Output, exactly and with no pictures, the line that contains "5 février 2017" and every line that comes after it in the data below, the last one included.

Segment Start: RECORDS SHOWN

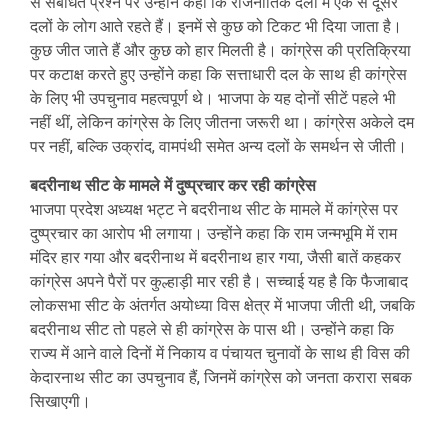
से संबंधित प्रश्न पर उन्होंने कहा कि राजनीतिक दलों में एक से दूसरे
दलों के लोग आते रहते हैं। इनमें से कुछ को टिकट भी दिया जाता है।
कुछ जीत जाते हैं और कुछ को हार मिलती है। कांग्रेस की प्रतिक्रिया
पर कटाक्ष करते हुए उन्होंने कहा कि सत्ताधारी दल के साथ ही कांग्रेस
के लिए भी उपचुनाव महत्वपूर्ण थे। भाजपा के यह दोनों सीटें पहले भी
नहीं थीं, लेकिन कांग्रेस के लिए जीतना जरूरी था। कांग्रेस अकेले दम
पर नहीं, बल्कि उक्रांद, वामपंथी समेत अन्य दलों के समर्थन से जीती।
बदरीनाथ सीट के मामले में दुष्प्रचार कर रही कांग्रेस
भाजपा प्रदेश अध्यक्ष भट्ट ने बदरीनाथ सीट के मामले में कांग्रेस पर
दुष्प्रचार का आरोप भी लगाया। उन्होंने कहा कि राम जन्मभूमि में राम
मंदिर हार गया और बदरीनाथ में बदरीनाथ हार गया, जैसी बातें कहकर
कांग्रेस अपने पैरों पर कुल्हाड़ी मार रही है। सच्चाई यह है कि फैजाबाद
लोकसभा सीट के अंतर्गत अयोध्या विस क्षेत्र में भाजपा जीती थी, जबकि
बदरीनाथ सीट तो पहले से ही कांग्रेस के पास थी। उन्होंने कहा कि
राज्य में आने वाले दिनों में निकाय व पंचायत चुनावों के साथ ही विस की
केदारनाथ सीट का उपचुनाव हैं, जिनमें कांग्रेस को जनता करारा सबक
सिखाएगी।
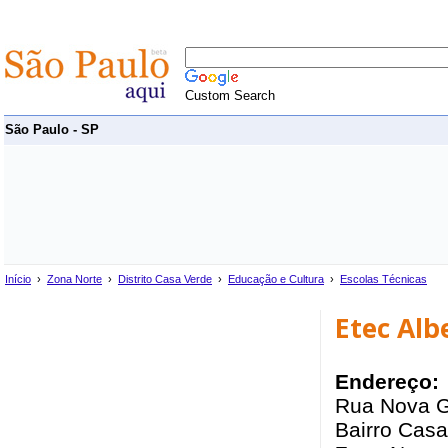
Custom Search
São Paulo - SP
Início
›
Zona Norte
›
Distrito Casa Verde
›
Educação e Cultura
›
Escolas Técnicas
Etec Alb
Endereço:
Rua Nova G
Bairro Casa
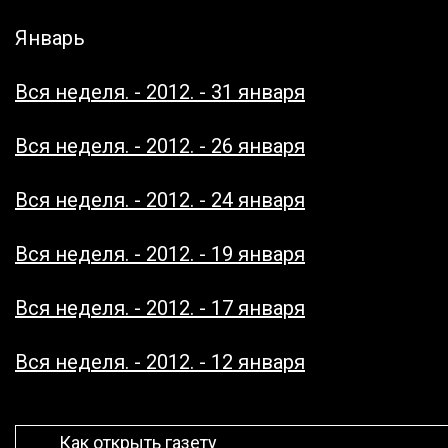
Январь
Вся неделя. - 2012. - 31 января
Вся неделя. - 2012. - 26 января
Вся неделя. - 2012. - 24 января
Вся неделя. - 2012. - 19 января
Вся неделя. - 2012. - 17 января
Вся неделя. - 2012. - 12 января
Как открыть газету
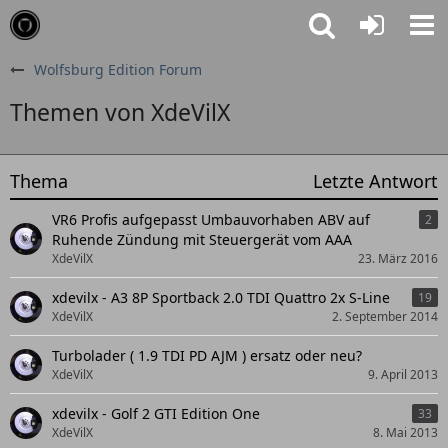
Wolfsburg Edition Forum
Themen von XdeVilX
Thema
Letzte Antwort
VR6 Profis aufgepasst Umbauvorhaben ABV auf
2
Ruhende Zündung mit Steuergerät vom AAA
XdeVilX
23. März 2016
xdevilx - A3 8P Sportback 2.0 TDI Quattro 2x S-Line
19
XdeVilX
2. September 2014
Turbolader ( 1.9 TDI PD AJM ) ersatz oder neu?
XdeVilX
9. April 2013
xdevilx - Golf 2 GTI Edition One
33
XdeVilX
8. Mai 2013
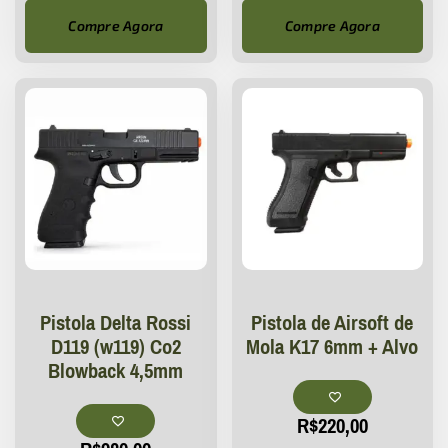
Compre Agora
Compre Agora
Pistola Delta Rossi
Pistola de Airsoft de
D119 (w119) Co2
Mola K17 6mm + Alvo
Blowback 4,5mm
R$
220,00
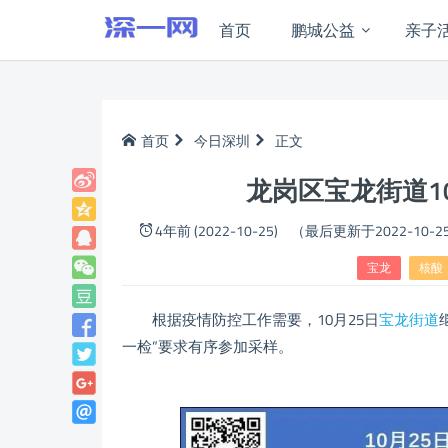
首页
鹏城公益
亲子
首页
今日深圳
正文
龙岗区宝龙街道10
4年前 (2022-10-25)
（最后更新于2022-10-2
宝龙
核酸
根据疫情防控工作需要，10月25日
宝龙
街道
一检”要求有序参加采样。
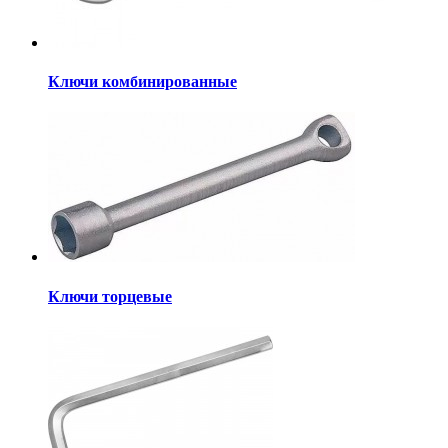
Ключи комбинированные
Ключи торцевые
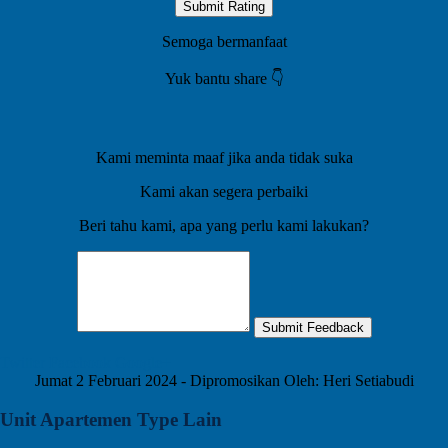
Submit Rating
Semoga bermanfaat
Yuk bantu share 👇️
Kami meminta maaf jika anda tidak suka
Kami akan segera perbaiki
Beri tahu kami, apa yang perlu kami lakukan?
Submit Feedback
Twitter
Facebook
Google+
Jumat 2 Februari 2024 - Dipromosikan Oleh: Heri Setiabudi
Unit Apartemen Type Lain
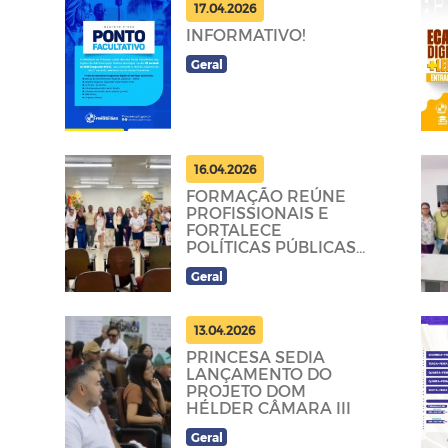
17.04.2026
INFORMATIVO!
Geral
16.04.2026
FORMAÇÃO REÚNE
PROFISSIONAIS E
FORTALECE
POLÍTICAS PÚBLICAS
PARA DIVERSIDADE
Geral
13.04.2026
PRINCESA SEDIA
LANÇAMENTO DO
PROJETO DOM
HÉLDER CÂMARA III
Geral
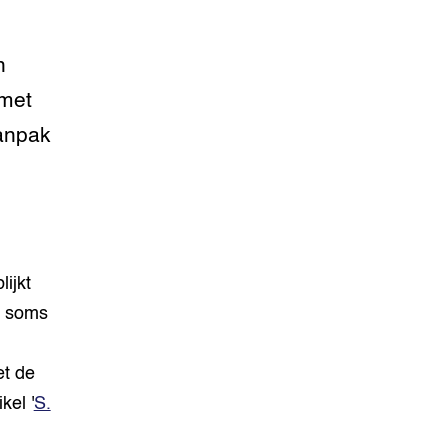
n
smet
aanpak
ijkt
n soms
et de
kel '
S.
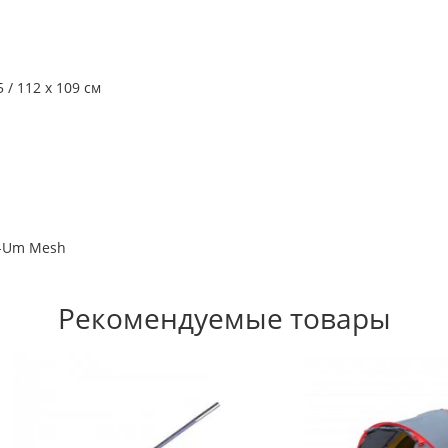
 / 112 х 109 см
e-Um Mesh
Рекомендуемые товары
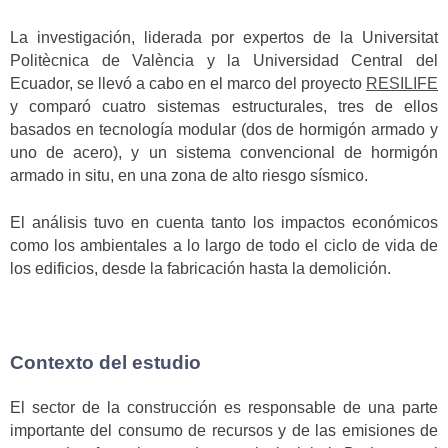
La investigación, liderada por expertos de la Universitat
Politècnica de València y la Universidad Central del
Ecuador, se llevó a cabo en el marco del proyecto
RESILIFE
y comparó cuatro sistemas estructurales, tres de ellos
basados en tecnología modular (dos de hormigón armado y
uno de acero), y un sistema convencional de hormigón
armado in situ, en una zona de alto riesgo sísmico.
El análisis tuvo en cuenta tanto los impactos económicos
como los ambientales a lo largo de todo el ciclo de vida de
los edificios, desde la fabricación hasta la demolición.
Contexto del estudio
El sector de la construcción es responsable de una parte
importante del consumo de recursos y de las emisiones de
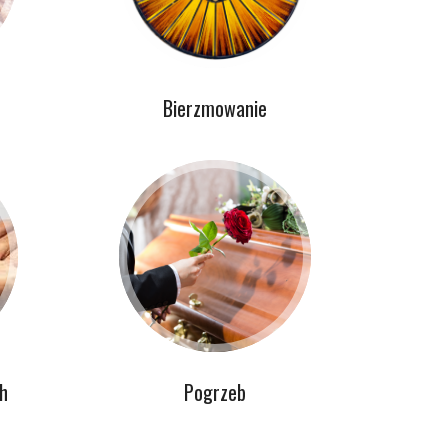
Bierzmowanie
h
Pogrzeb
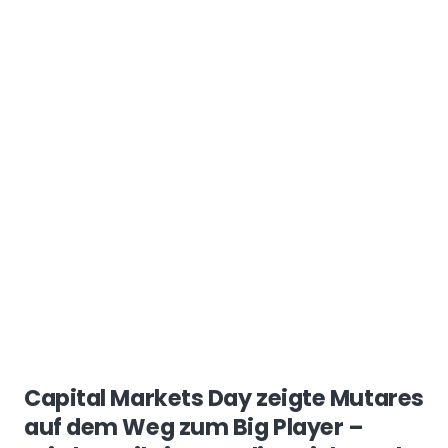
Capital Markets Day zeigte Mutares
auf dem Weg zum Big Player –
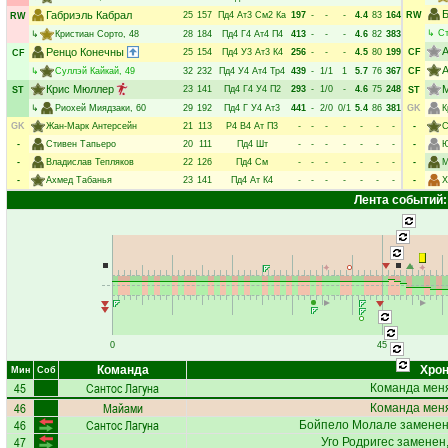
Габриэль Кабрал
25
157
Пд4
Ат3
См2
Ка
197
-
-
-
4.4
83
164
RW
RW
↳
С
↳
Кристиан Сорто
, 48
28
184
Пд4
Г4
Ат4
П4
413
-
-
-
4.6
82
383
Ренцо Конечны
25
154
Пд4
У3
Ат3
К4
256
-
-
-
4.5
80
199
CF
CF
↳
Суллэй Кайкай
, 49
32
232
Пд4
У4
Ат4
Тр4
439
-
1/1
1
5.7
76
367
CF
Крис Мюллер
23
141
Пд4
Г4
У4
П2
293
-
1/0
-
4.6
75
248
ST
ST
↳
Риохей Миядзаки
, 60
29
192
Пд4
Г
У4
Ат3
441
-
2/0
0/1
5.4
86
381
GK
К
GK
Жан-Марк Антерсейн
21
113
Р4
В4
Ат
П3
-
-
-
-
-
-
-
-
С
-
Стивен Тапьеро
20
111
Пд4
Шт
-
-
-
-
-
-
-
-
Ю
-
Владислав Тепляков
22
126
Пд4
См
-
-
-
-
-
-
-
-
М
-
Ахмед Табанья
23
141
Пд4
Ат
К4
-
-
-
-
-
-
-
-
Х
Лента событий:
0
45
Команда
Хрон
Мин
Соб
45
Сантос Лагуна
Команда меня
46
Майами
Команда меня
46
Сантос Лагуна
Бойпело Молале
заменен
47
Уго Родригес
заменен,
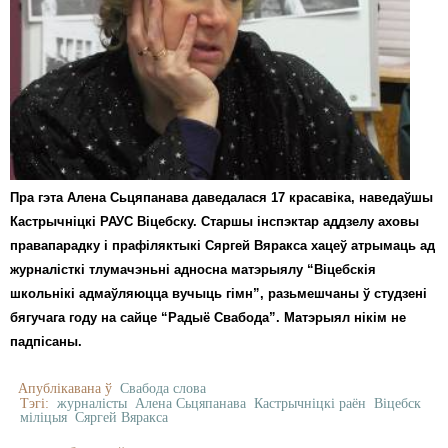
Пра гэта Алена Сьцяпанава даведалася 17 красавіка, наведаўшы
Кастрычніцкі РАУС Віцебску. Старшы інспэктар аддзелу аховы
правапарадку і прафіляктыкі Сяргей Вяракса хацеў атрымаць ад
журналісткі тлумачэньні адносна матэрыялу “Віцебскія
школьнікі адмаўляюцца вучыць гімн”, разьмешчаны ў студзені
бягучага году на сайце “Радыё Свабода”. Матэрыял нікім не
падпісаны.
Апублікавана ў
Свабода слова
Тэгі:
журналісты
Алена Сьцяпанава
Кастрычніцкі раён
Віцебск
міліцыя
Сяргей Вяракса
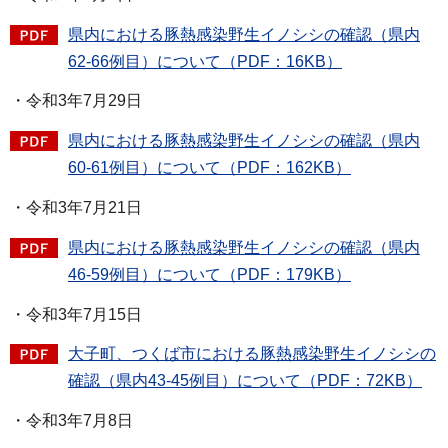
県内における豚熱感染野生イノシシの確認（県内
62-66例目）について（PDF：16KB）
・令和3年7月29日
県内における豚熱感染野生イノシシの確認（県内
60-61例目）について（PDF：162KB）
・令和3年7月21日
県内における豚熱感染野生イノシシの確認（県内
46-59例目）について（PDF：179KB）
・令和3年7月15日
大子町、つくば市における豚熱感染野生イノシシの
確認（県内43-45例目）について（PDF：72KB）
・令和3年7月8日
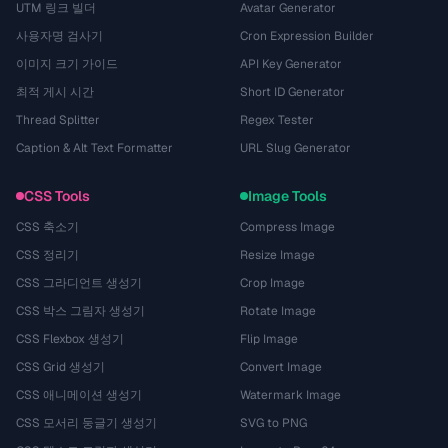
UTM 링크 빌더
Avatar Generator
사용자명 검사기
Cron Expression Builder
이미지 크기 가이드
API Key Generator
최적 게시 시간
Short ID Generator
Thread Splitter
Regex Tester
Caption & Alt Text Formatter
URL Slug Generator
CSS Tools
Image Tools
CSS 축소기
Compress Image
CSS 정리기
Resize Image
CSS 그라디언트 생성기
Crop Image
CSS 박스 그림자 생성기
Rotate Image
CSS Flexbox 생성기
Flip Image
CSS Grid 생성기
Convert Image
CSS 애니메이션 생성기
Watermark Image
CSS 모서리 둥글기 생성기
SVG to PNG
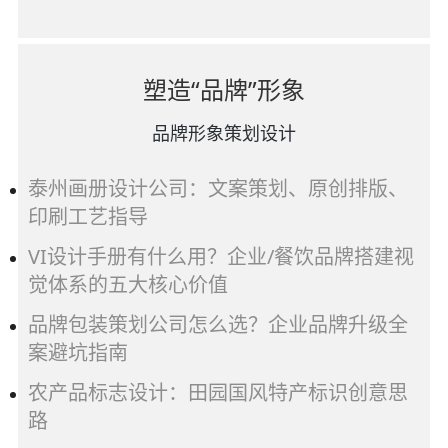
塑造“品牌”形象
品牌形象策划设计
泰州画册设计公司：文案策划、原创排版、
印刷工艺指导
VI设计手册有什么用？企业/餐饮品牌搭建视
觉体系的五大核心价值
品牌包装策划公司怎么选？企业品牌升级全
案避坑指南
农产品标志设计：田园国风特产标识创意思
路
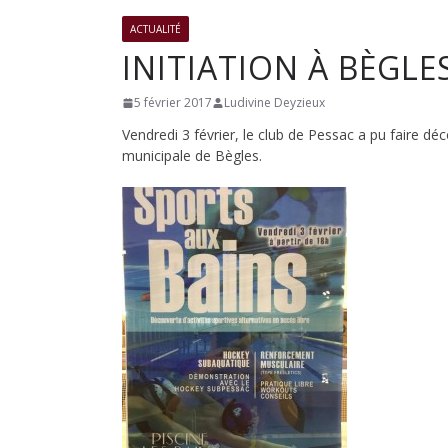
club
ACTUALITÉ
INITIATION À BÈGLE
de
5 février 2017
Ludivine Deyzieux
Vendredi 3 février, le club de Pessac a pu faire dé
Hockey
municipale de Bègles.
Subaqua
de
Pessac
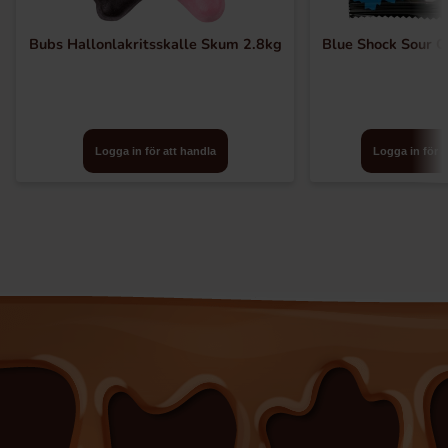
Bubs Hallonlakritsskalle Skum 2.8kg
Blue Shock Sour C
Logga in för att handla
Logga in för a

Segment End: RECORDS SHOWN

→ RESPONSE FOR THIS EXERCISE
5 février 2017
Ludivine Deyzieux
Vendredi 3 février, le club de Pessac a pu faire dé
Hockey
municipale de Bègles.
Subaqua
de
Pessac
Bubs Hallonlakritsskalle Skum 2.8kg
Blue Shock Sour C
Logga in för att handla
Logga in för a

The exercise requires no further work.